On April 13, Phuc and Huynh Thanh Phat were kidnapped by plainclothes agents, who robbed and brutally beat them before releasing the activists in a remote area in the central province of Quang Binh.

After meeting with Catholic priests in Ba Don town and supplying local residents with some donations, Phuc and Phat went to the Xuan Truyen station to get on a bus headed back to Saigon. After arriving in the station, the duo was kidnapped by a group of eight masked men who came with a seven-seat car.

The kidnappers introduced themselves as criminals and drove the car to a remote area near the Ho Chi Minh Road of Tam Quang commune, Tuong Duong district, Nghe An province. Phat said the thugs stripped them of their clothes, covered their heads with clothes, knocked them down to the car’s floor and continuously beat the two activists with their hands and belts during the journey.

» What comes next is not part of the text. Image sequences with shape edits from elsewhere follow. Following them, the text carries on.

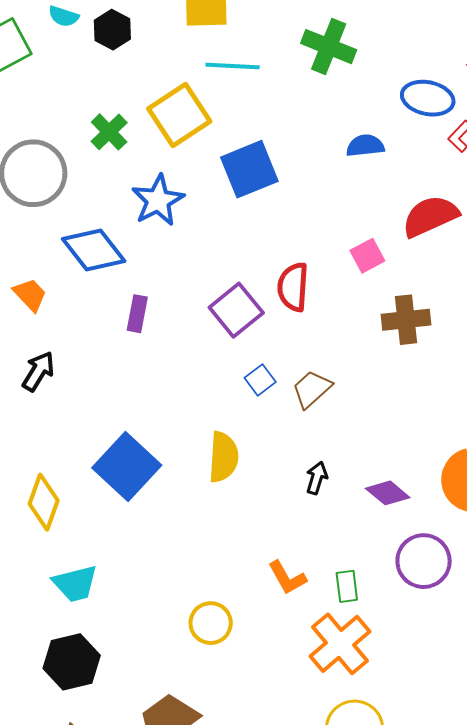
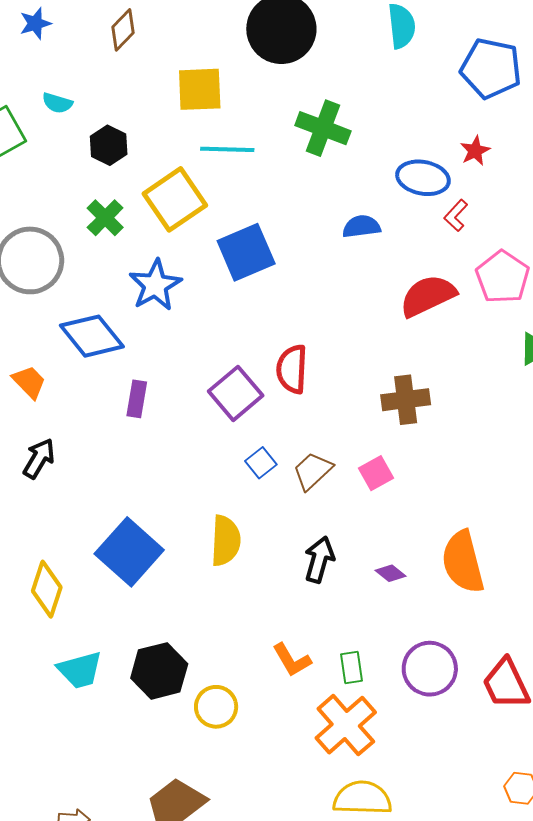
black hexagon: (112, 30) -> (109, 145), moved
pink square: (367, 256) -> (376, 473), moved
black arrow: (317, 478) -> (319, 560), size x1.4
purple diamond: (388, 493) -> (391, 573), size x0.7
purple circle: (424, 561) -> (430, 669), moved
black hexagon: (72, 662) -> (159, 671), moved

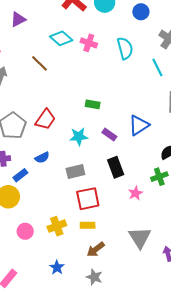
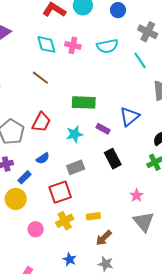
cyan diamond: (61, 38) -> (46, 44), turned 40
cyan semicircle: (125, 48) -> (107, 46), turned 100
brown line: (40, 63) -> (40, 78), moved
green rectangle: (93, 104) -> (84, 102), size x1.6
pink star: (135, 193) -> (137, 195), moved
red square: (88, 199) -> (60, 192), moved

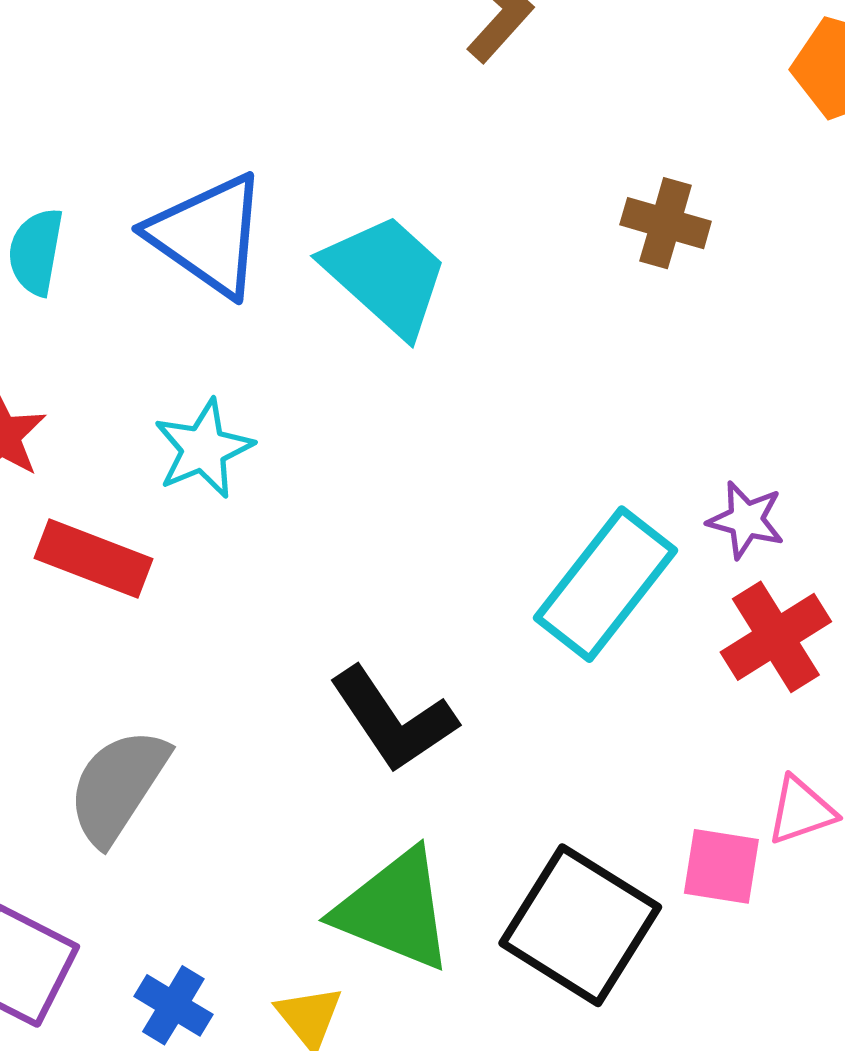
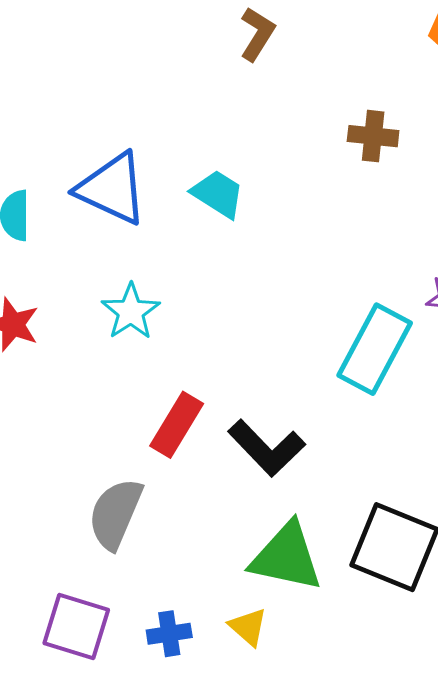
cyan trapezoid: (386, 275) -> (218, 194), size x0.7
red rectangle: (93, 558) -> (177, 425), moved, turned -70
blue cross: (173, 1005) -> (169, 634), turned -30

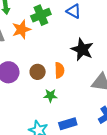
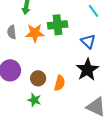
blue triangle: (74, 11) -> (88, 41), moved
green star: (50, 96) -> (34, 100), moved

After hours of traveling, they stopped in a remote area of the newly-built road. The thugs robbed all belongings of Phuc and Phat, including cell phones and wallets with money and personnel documents and left.

Severely injured, the two young activists took hours to find people who provided them with clothes and helped them contact other activists.

Phuc’s safety is under concerns given the fact that torture is systemic in Vietnam, with hundreds of detainees and prisoners died in police stations and detention facilities nationwide in the past few years.

Ten days ago, Human Rights Watch released a report highlighting 36 cases in which Vietnamese activists were brutally assaulted by unidentified men which were believed to be plainclothes police since the beginning of 2016 until the end of April this year.

“It’s bad enough that activists in Vietnam have to risk prison for speaking out, but now they have to risk their safety on a daily basis simply for exercising their basic rights,” said Brad Adams, Asia director at Human Rights Watch.